Entering edit mode
5.6 years ago
truebeliever24
▴
50
Hi all,
I am converting my vcf file to various formats, and have noticed a problem: my dataset is only showing "Pseudochromosome_1" and "Pseudochromosome_2"...when I have 33 chromosomes in my dataset.
Also, when I run my analyses, programs (i.e., SNeP, plink) read my data as residing on these two chromosomes, and not on the 33 separate chromosomes to which they belong.

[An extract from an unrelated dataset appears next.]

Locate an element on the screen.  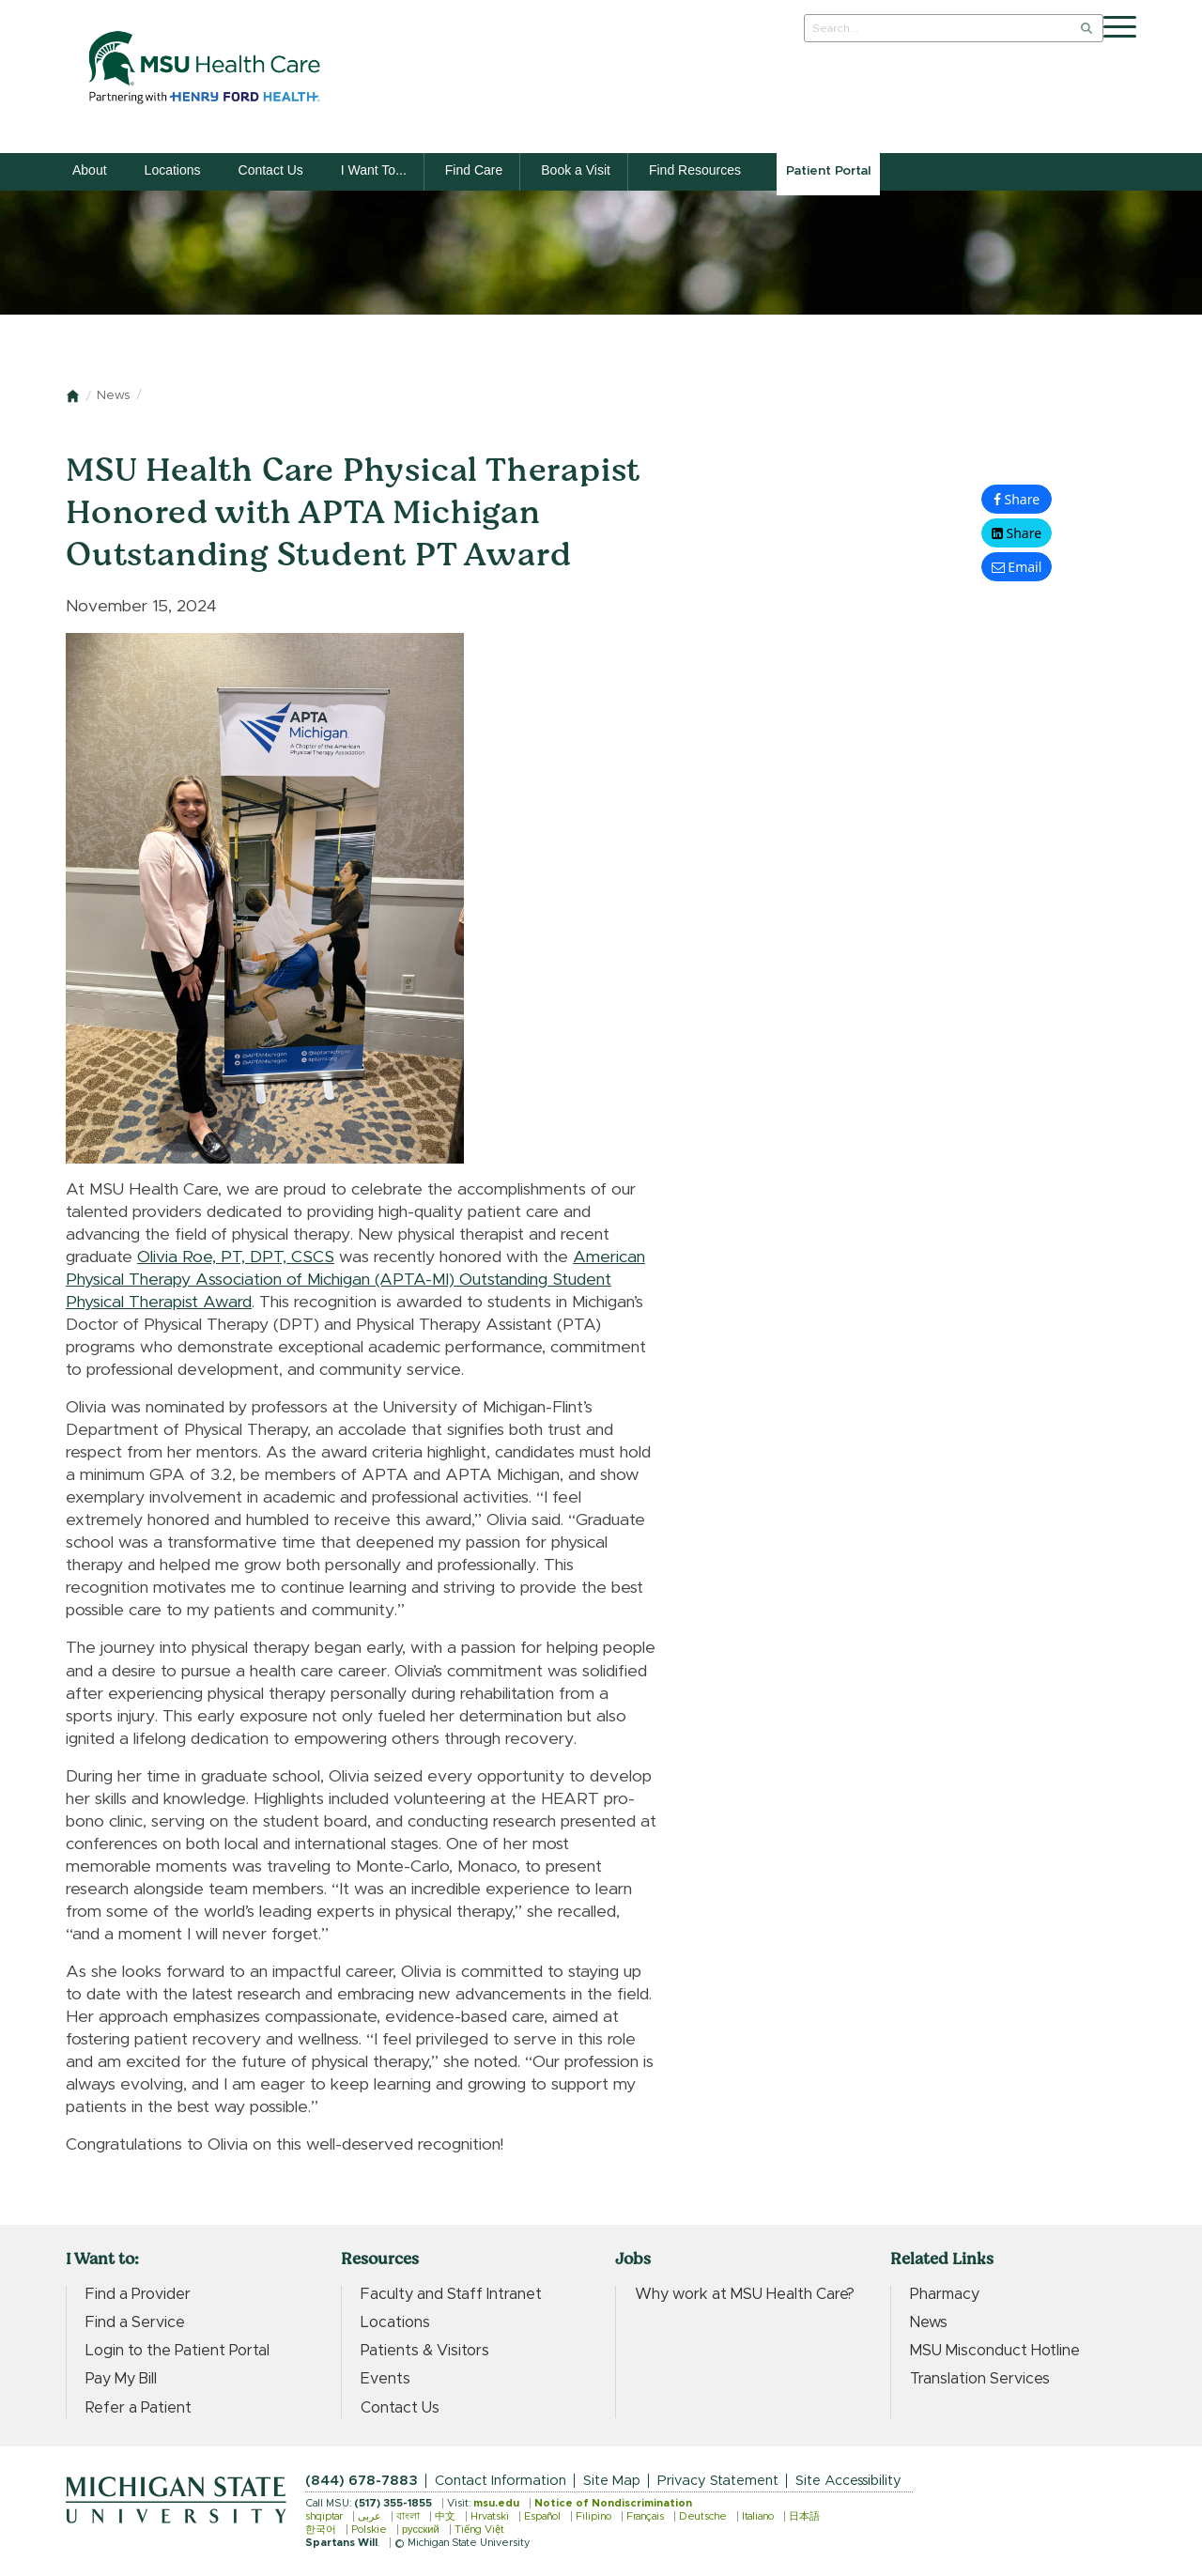
American Physical Therapy Association of Michigan (APTA-MI) Outstanding Student Physical Therapist Award is located at coordinates (355, 1280).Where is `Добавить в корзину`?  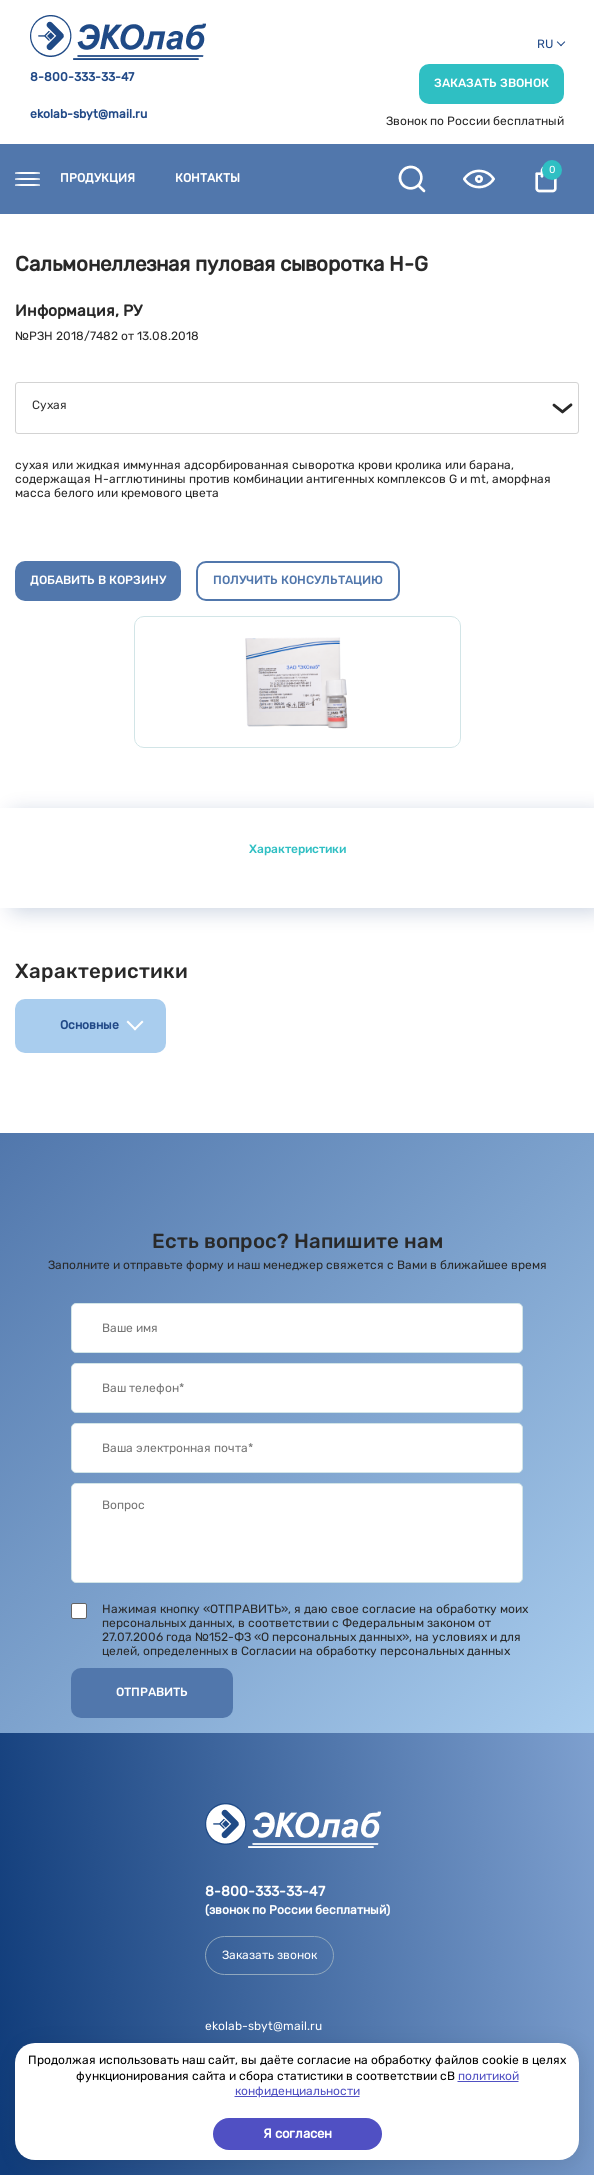 Добавить в корзину is located at coordinates (98, 580).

How can I view/manipulate/analyze all 33 chromosomes instead of Pseudo 1 and 2?
Thanks!
How can your dataset have 33 chromosomes but only two pseudo-chromosomes? Which means, please explain more carefully your situation: what are you datasets? How did you obtain them? What commands were used? Where did the "pseudo-chromosomes" came from?
Hi,
thanks for the response. I use the command "plink --vcf filename --allow-extra-chr --recode --out filename" to convert my vcf to a ped for analysis. Then, when I run the analysis, I am told "number of chromosomes detected: 2". If I do not enter the code "--allow-extra-chr" in plink, then my analyses do not detect any chromosomes at all.
UPDATE running this script on my updated vcf (I removed some individuals from the original vcf): "grep -v "^#" test.vcf | cut -f 1 | sort | uniq -c" showed that my vcf had 2 chromosomes. Running that same script for my original vcf listed all 33 chromosomes. Thus, there was a problem when I ran this script to make my vcf with fewer individuals: "vcftools --vcf file --out file --recode --remove-indv xxx" ...do you have any suggestions on how to remove individuals from my vcf without lumping all of my data into 2 chromosomes? Thanks.